Synonyms for vulnerable are susceptible, weak, defenceless, helpless, exposed. Doesn’t sound very flattering does it?

Women are strong, but we are vulnerable.

We are physically weaker, which is why physical assaults on women by men are far more common than physical assaults on men by women.

We are financially vulnerable. Post-divorce, it is more common to see a woman in a precarious financial position than a man.

We are environmentally vulnerable. Women who have to leave a violent domestic situation, especially with children accompanying them, must find new accommodation and the means to support both themselves and their families.

We are vulnerable in wartime, as the use of women as bargaining tools (for example, the kidnapping of schoolgirls in Nigeria).

This is the reality of life for the majority of women around the world. But we survive and thrive despite that.

But vulnerability also means that we have an innate authenticity. This authenticity can be covered over, and it can be squashed by family and societal pressures. But it is there. It bubbles away under the surface waiting for the time when we can freely express who we are.

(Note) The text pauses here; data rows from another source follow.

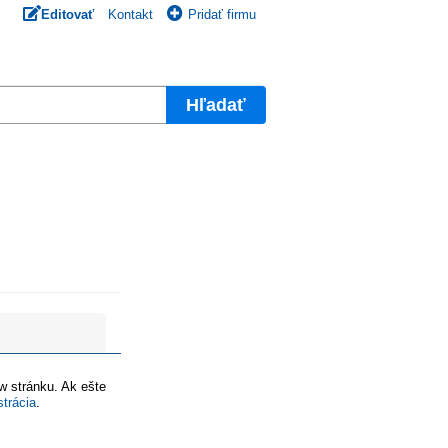
Editovať
Kontakt
Pridať firmu
Hľadať
ww stránku. Ak ešte
strácia
.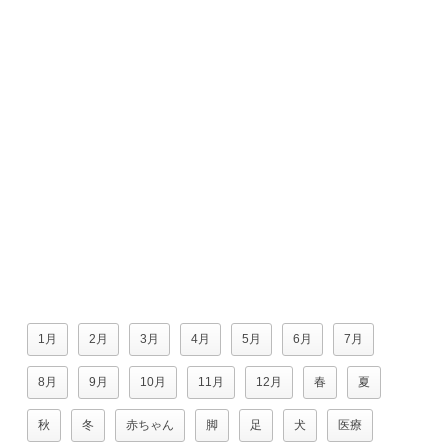
1月
2月
3月
4月
5月
6月
7月
8月
9月
10月
11月
12月
春
夏
秋
冬
赤ちゃん
脚
足
犬
医療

Vulnerability is also incredibly powerful, as the amazing Brené Brown expounds on in so much of her work. She says that “vulnerability is…the birthplace of joy, belonging, creativity, authenticity, and love” and she promises that “when we dare to drop the armour that protects us from feeling vulnerable, we open ourselves to the experiences that bring purpose and meaning to our lives”.

Vulnerability allows us to be real.

I am celebrating the authentic vulnerability that is part of being a woman.

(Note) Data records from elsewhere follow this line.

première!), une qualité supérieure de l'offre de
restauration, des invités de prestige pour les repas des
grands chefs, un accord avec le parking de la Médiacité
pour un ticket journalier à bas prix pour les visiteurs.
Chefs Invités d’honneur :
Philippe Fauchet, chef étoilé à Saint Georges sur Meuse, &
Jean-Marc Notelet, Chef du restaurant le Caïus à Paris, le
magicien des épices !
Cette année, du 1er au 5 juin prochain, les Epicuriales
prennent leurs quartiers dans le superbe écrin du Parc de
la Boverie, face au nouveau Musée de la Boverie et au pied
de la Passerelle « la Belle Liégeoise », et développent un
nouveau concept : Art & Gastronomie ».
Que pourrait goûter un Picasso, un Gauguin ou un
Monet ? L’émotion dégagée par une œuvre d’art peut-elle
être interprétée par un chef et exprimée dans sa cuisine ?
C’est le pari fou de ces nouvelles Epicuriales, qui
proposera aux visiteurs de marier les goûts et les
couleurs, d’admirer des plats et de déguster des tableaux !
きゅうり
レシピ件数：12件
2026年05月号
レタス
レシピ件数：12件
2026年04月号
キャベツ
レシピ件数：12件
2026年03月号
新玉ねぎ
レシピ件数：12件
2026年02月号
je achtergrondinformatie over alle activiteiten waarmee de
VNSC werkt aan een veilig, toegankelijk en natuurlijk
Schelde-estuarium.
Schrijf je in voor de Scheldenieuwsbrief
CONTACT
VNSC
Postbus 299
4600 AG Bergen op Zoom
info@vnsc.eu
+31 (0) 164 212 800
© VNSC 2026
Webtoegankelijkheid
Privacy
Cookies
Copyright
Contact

Several years ago, I was in a new relationship. This was my first relationship post-divorce – it was four years after leaving that I even ventured back into dating. My new ‘significant other’ was quite a bit older than me. Wonderfully, I felt like I learnt more about being in a healthy relationship with this man, in a very short space of time, than I did in the 28 years I had been married.

However, that doesn’t mean the relationship was without its difficulties. One of these was my new partner’s tendency to depression and his subsequent withdrawal at those times, often without warning or notice. He would just stop answering my phone calls, or he would call quits on the relationship. And I took the responsibility for this on board, as if this was something I could ‘fix’.

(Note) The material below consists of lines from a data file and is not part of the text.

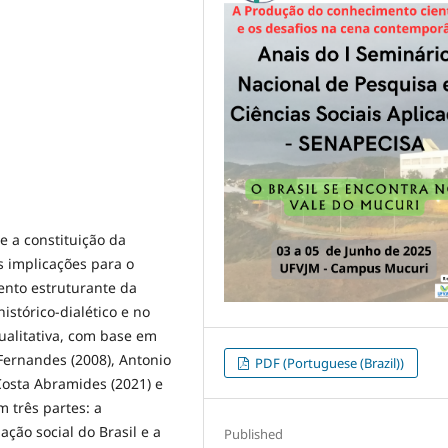
e a constituição da
s implicações para o
ento estruturante da
stórico-dialético e no
ualitativa, com base em
 Fernandes (2008), Antonio
PDF (Portuguese (Brazil))
Costa Abramides (2021) e
m três partes: a
ação social do Brasil e a
Published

My thinking went something like this: He says I’m beautiful, but if I’m so beautiful why does he withdraw form me? There really must be something wrong with me, otherwise he wouldn’t; withdraw. Flawed thinking, right? On lots of levels!

I’m a spiritual person, and I took some time one morning during one of these episodes to just sit with how I was feeling, and to allow my mind to spill out all its garbage. I then heard a voice – God (my faith view), the universe, my inner self, guardian angel but definitely a voice other than my own. The message was that the speaker was taking my old image of myself as not being beautiful and throwing it on the garbage heap, like a worn-out rag doll. The picture is so clear in my mind to this day.

My concept of myself as not being beautiful was challenged.

Growing up as a girl wearing glasses, I didn’t believe I was beautiful. After all, “Boys don’t make passes at girls who wear glasses!”. And ‘four-eyes’ and ‘goggles’ were common nicknames. My first boyfriend, who was six years older than me, once asked me, “Has any every told you you’re beautiful?” and when I responded with “No”, he replied, “Then I won’t either” and just laughed.

Of course, I wasn’t beautiful!

But…in the next few weeks, as I consciously embraced the idea that I really was beautiful, I was told more than once that I have a beautiful face. And even when I went to have an ultrasound of my abdomen, the radiographer said I had a beautiful pancreas! What is that? A reinforcement that I am beautiful inside and out!

I am celebrating my beauty, your beauty, our beauty.

Celebrating strong, vulnerable and beautiful

How do you see yourself?

Do you acknowledge your strength? How does that show itself in your life?

Do you celebrate your authentic vulnerability? Or have you tried to hide it under bravado and toughness?

Do you truly know that you are beautiful, regardless of your physical attributes?

Remember to celebrate who you are…all of you! I am celebrating with you.